明石です

タクシーハンターの明石ですのレビュー・感想・評価

タクシーハンター(1993年製作の映画)
3.8
タクシー運転手に身重の妻を轢き殺され、喪失感から仕事も失った男が、復讐の鬼となり、香港の街に蔓延る悪質なタクシー運転手を掃除する話。『八仙飯店之人肉饅頭』『エボラシンドローム』のハーマン・ヤオ&アンソニー・ウォンの黄金タッグによる初期の作品。

善良な男が大切な人を殺され復讐鬼と化すという物語自体はオーソドックスなリベンジアクション(あるいは昔風の表現だとヴィジランテ映画)ですが、主演がアンソニー・ウォンということで滅茶苦茶に暴れ回るんだろうなと期待を大にして観た。結果、バイオレンス描写は(期待値が上がりすぎてたせいもあり)控えめで、ウォンの性格自体が前作のあのイメージを覆すかのような圧倒的善人で驚いた笑。べっこう縁眼鏡にスーツ姿だと、本当に保険販売員にしか見えないのが凄いなあ笑。本人は「人肉饅頭」を嫌ってたみたいですが、その思いが本作の役に現れてるのかもですね。
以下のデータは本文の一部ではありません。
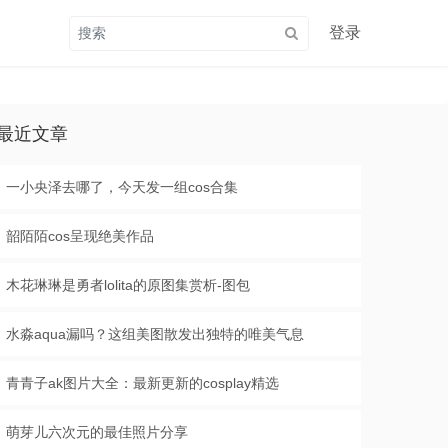
登录
最近文章
一小央泽去哪了，今天发一组cos合集
韶陌陌cos呈现绝美作品
木花琳琳是勇者lolita的原图集赏析-图包
水淼aqua漏吗？这组美图散发出独特的唯美气息
青青子ak图片大全：最新更新的cosplay精选
萌芽儿六次元的最佳照片分享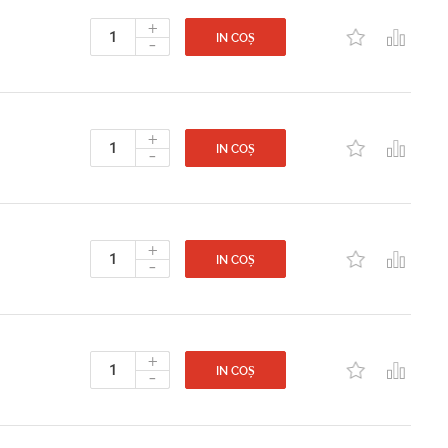
+
-
IN COȘ
+
-
IN COȘ
+
-
IN COȘ
+
-
IN COȘ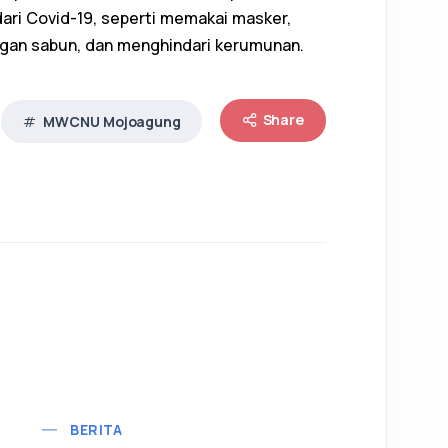
dari Covid-19, seperti memakai masker,
ngan sabun, dan menghindari kerumunan.
Share
MWCNU Mojoagung
BERITA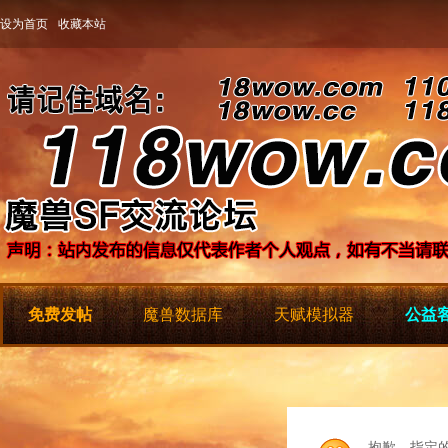
设为首页
收藏本站
免费发帖
魔兽数据库
天赋模拟器
公益客
抱歉，指定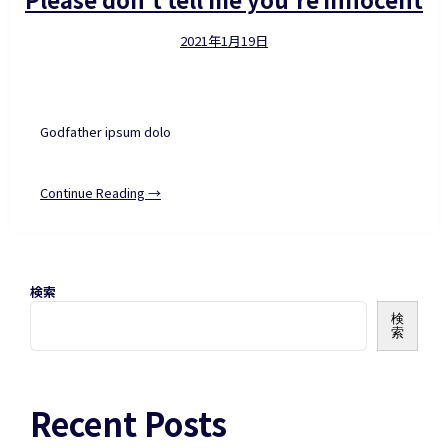
2021年1月19日
Godfather ipsum dolo
Continue Reading →
検索
検
索
Recent Posts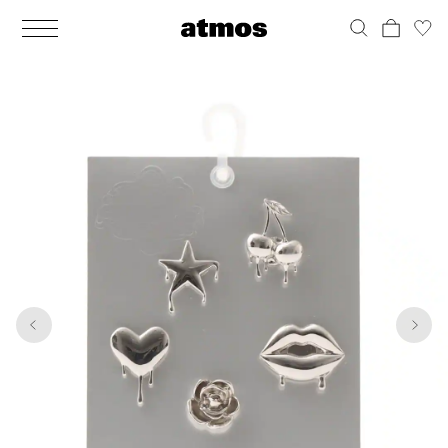
MEN
シューズ
ウェア
バッグ
アクセサリー
その他
WOMENS
シューズ
ウェア
バッグ
アクセサリー
その他
1
2
ALL
ALL
ALL
ALL
ALL
ALL
ALL
ALL
ALL
ALL
ALL
ALL
MENS
MENS
MENS
MENS
MENS
MENS
WOMENS
WOMENS
WOMENS
WOMENS
WOMENS
WOMENS
シューズ
ウェア
バッグ
アクセサリー
その他
シューズ
ウェア
バッグ
アクセサリー
その他
シューズ
スニーカー
トップス
バックパック / リュック
ポーチ / ウォレット
シューケア / グッズ
シューズ
スニーカー
トップス
バックパック / リュック
ポーチ / ウォレット
シューケア / グッズ
ウェア
ブーツ
アウター
ショルダー / メッセンジャーバッグ
帽子
おもちゃ / フィギュア
ウェア
ブーツ
アウター
ショルダー / メッセンジャーバッグ
帽子
おもちゃ / フィギュア
バッグ
サンダル
パンツ
トート / エコバッグ
グッズ / アクセサリー
その他
バッグ
サンダル / パンプス
パンツ
トート / エコバッグ
グッズ / アクセサリー
その他
アクセサリー
その他
ソックス
クラッチ / セカンドバッグ
その他
すべてのその他
アクセサリー
その他
ワンピース
クラッチ / セカンドバッグ
その他
すべてのその他
その他
すべてのシューズ
アンダーウェア
ウエストバッグ
すべてのアクセサリー
その他
すべてのシューズ
スカート
ウエストバッグ
すべてのアクセサリー
水着
その他
ソックス
その他
その他
すべてのバッグ
アンダーウェア
すべてのバッグ
アディダス ピックアップ
ライフスタイルランニング
アディダス ピックアップ
ライフスタイルランニング
すべてのウェア
水着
鏡の前で「地獄に堕ちろ」と連呼しながら銃を構えるシーンは完全に『タクシードライバー』で、それから平凡な男がひょんなきっかけから世直しを夢想し、銃を手に入れて実行するようになるという話の展開もあの映画そのもので、ヤオ監督がスコセッシ大好きなんだろうなという愛が伝わってくる。となると作中で何度も流れるテーマ曲はやはりバーナード・ハーマンを意識してるのでしょうか。膨大なネオンに照らされた街の風景が人々の心に喚起する憂鬱を映し出すのにうってつけの、メランコリックな曲調が耳に心地良い。

終盤のカーチェイスから車ごと店に突っ込み、タクシー運転手たちにリンチされ病院に運ばれる展開をスピーディに見せ、その前のめりな勢いのままぴしゃりと締めてエンドロールに繋げるラスト、潔いというかスタイリッシュというか、個性が感じられて好きだなあ。